Sara Serrão acrescenta que a população da região sente-se "abandonada" pelo Governo e que o que se passa com a seca "é extremamente preocupante" e pode "inviabilizar a vida em certos territórios de Portugal".

Rosa Guedes, da PAS, refere, igualmente, que a agricultura intensiva "devia ser quem mais devia sentir a falta de água", em vez de agricultores precários - "aqueles a quem têm cortado a água", realça.

A porta-voz da Plataforma, Alice Pisco, acredita que "há receio" de prejudicar a agricultura intensiva e que esta tem sido "incentivada".

"Não somos contra a agricultura, todos temos de comer. Mas a agricultura tem de se adequar aos recursos hídricos que temos e não o contrário", defende, apontando que a média europeia do consumo de água no setor agrícola é de 25%, enquanto, em Portugal, é de 75%.


Foto: Maria Costa Lopes/RR
Foto: Maria Costa Lopes/RR

Portugal tem de "melhorar em muito a eficiência hídrica"

O especialista em planeamento e gestão dos recursos hídricos Rodrigo Proença de Oliveira tem mais cautela ao interpretar as previsões do modelo matemático, até porque "há imensos problemas com os dados, em Portugal".

"O que nós temos é uma tendência genérica de diminuição da precipitação, sobretudo no sul do país, que resulta muito das alterações climáticas. Mas dentro dessa tendência há, pois, ciclos de anos mais humidos e anos mais secos. O que nós temos neste momento é uma tendência de longo prazo de redução da precipitação e simultaneamente, o período seco que é a seca que estamos a sofrer", explica, à Renascença.

Proença de Oliveira indica que o fator principal é a falta de precipitação, mas refere que a solução passa por "melhorar em muito a eficiência hídrica".

"Há ainda muito desperdício, quer no setor urbano, quer no setor agrícola. O setor agrícola é mais preocupante porque usa mais volumes de água mais significativos. E é utilizar outras fontes. Para outras fontes temos a desalinização e temos a utilização de águas residuais tratadas", aponta.

"Também o uso mais intensivo, mas cuidadoso das águas subterrâneas.

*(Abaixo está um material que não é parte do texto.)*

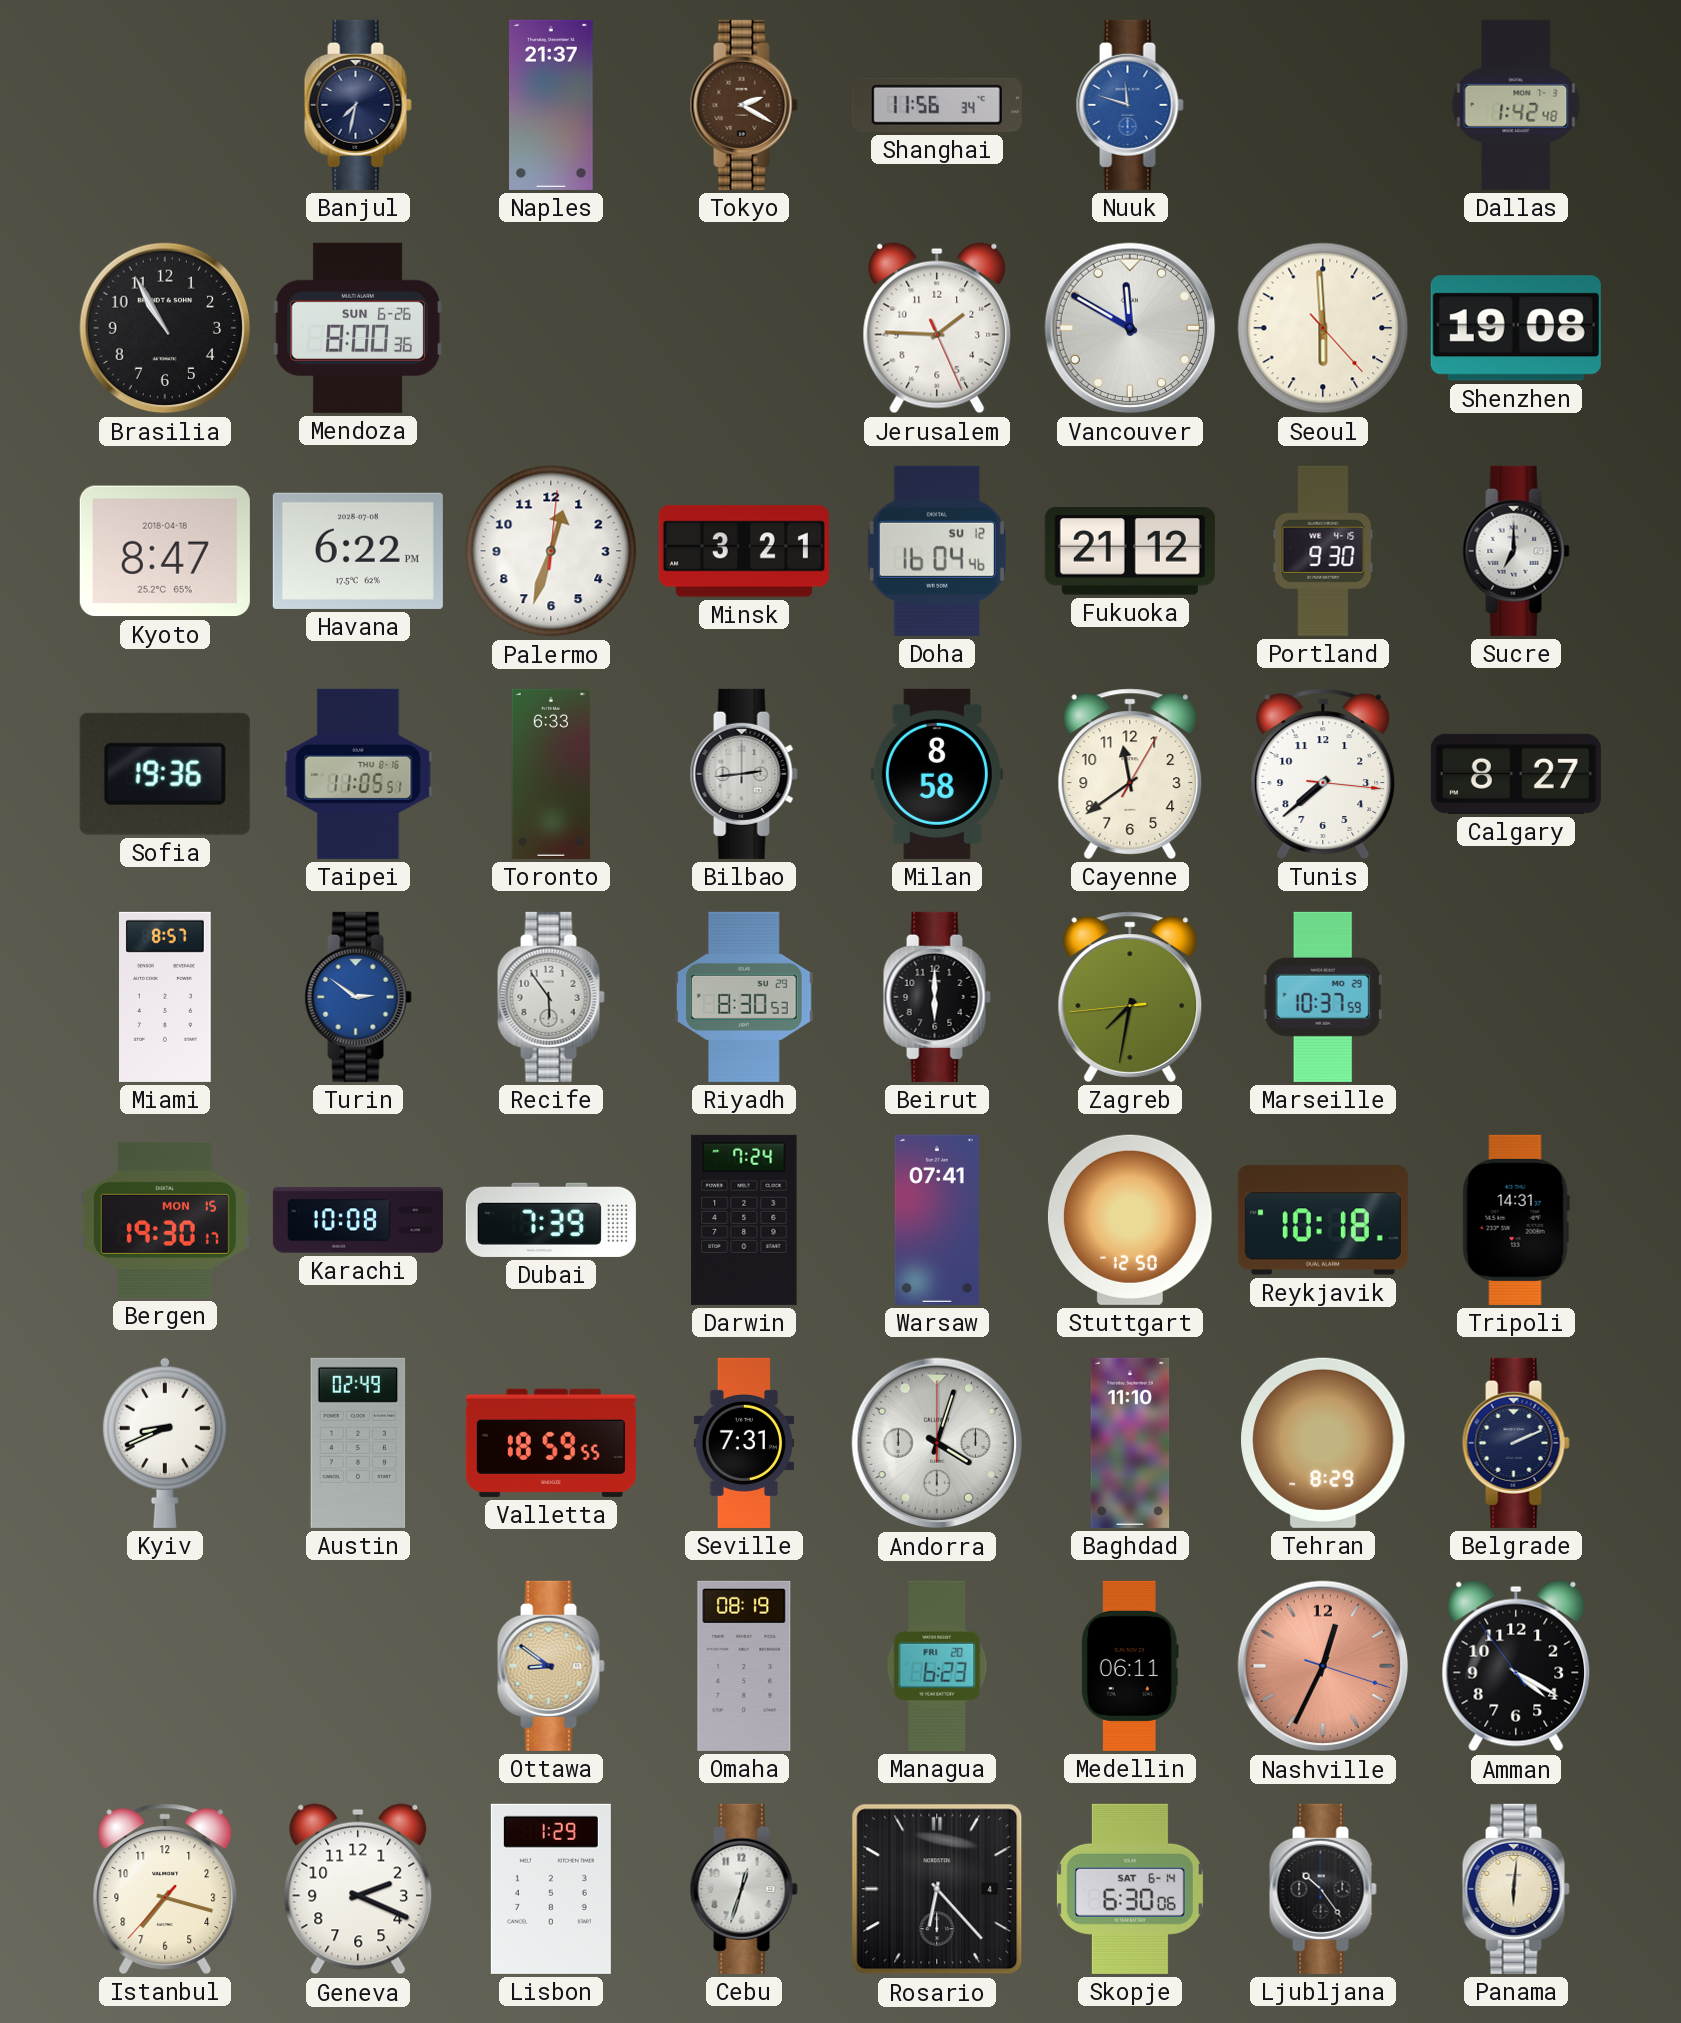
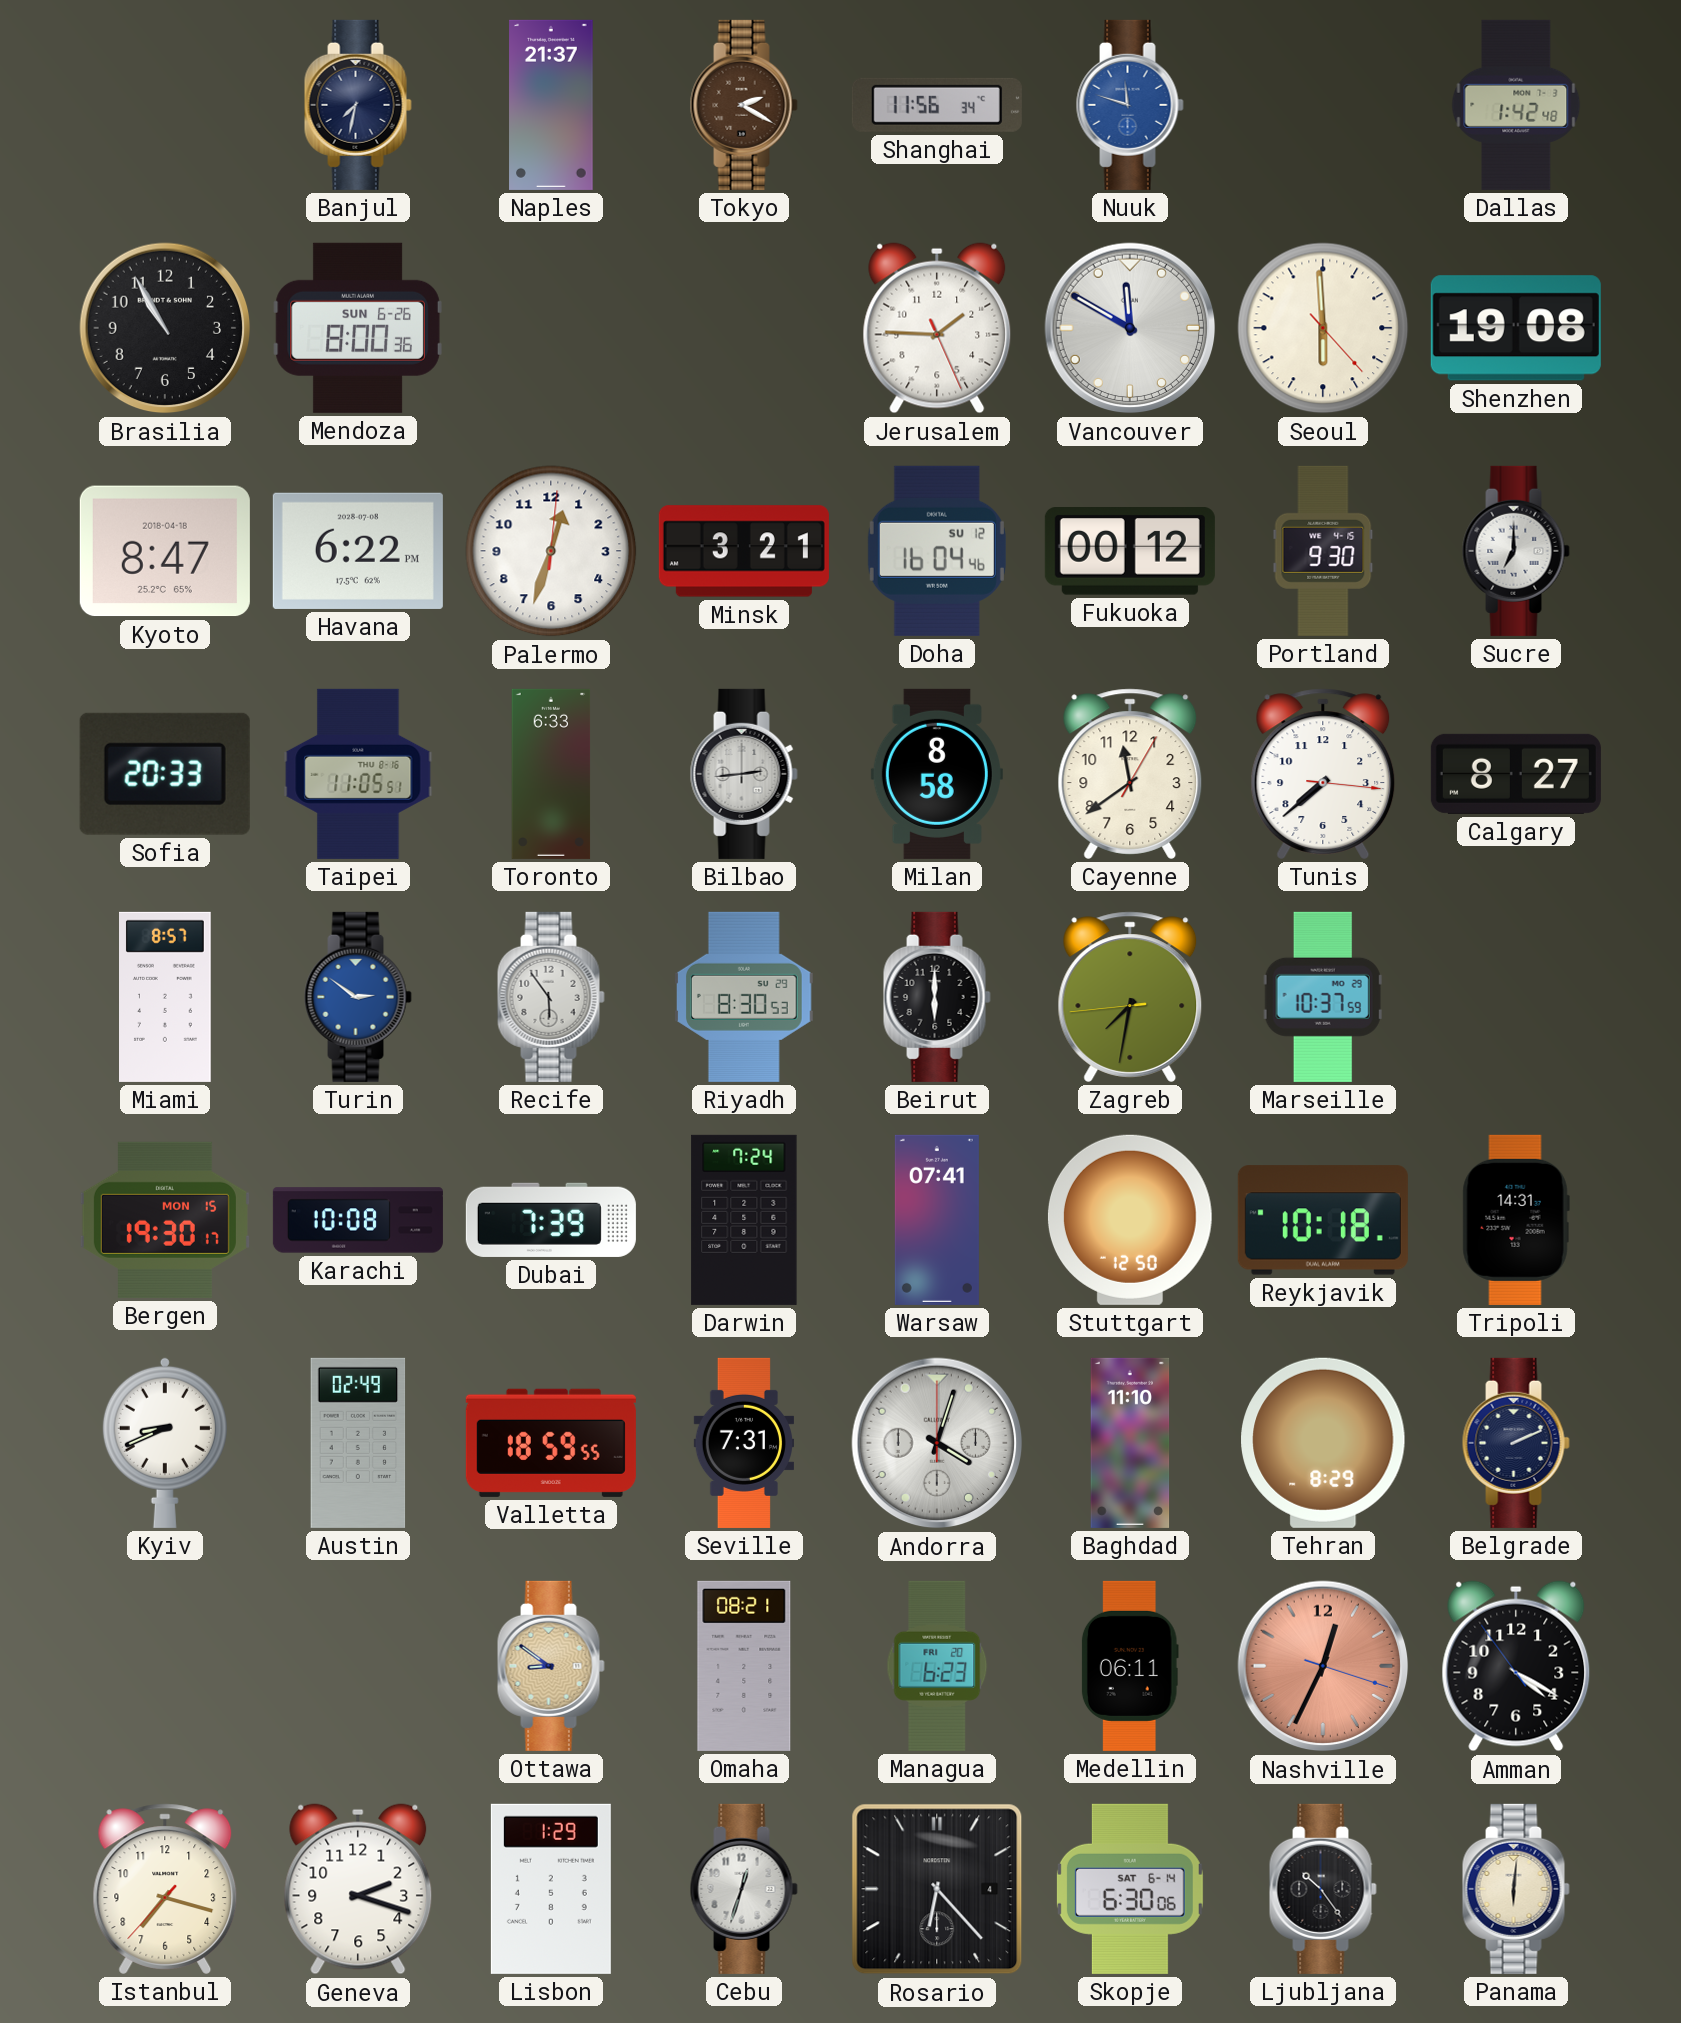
Fukuoka: 21:12 -> 00:12
Sofia: 19:36 -> 20:33
Omaha: 08:19 -> 08:21
Geneva: 2:19 -> 2:18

E finalmente, temos também a construção de mais uma ou outra barragem, o que nalguns casos pode justificar. Tendo em conta que, obviamente, se as disponibilidades estão a descer, não é por construírmos uma barragem que vamos produzir água, o que vamos poder fazer é atenuar a variabilidade da disponibilidade de água e pode haver um ou outro caso em que uma barragem seja útil", sugere, ainda.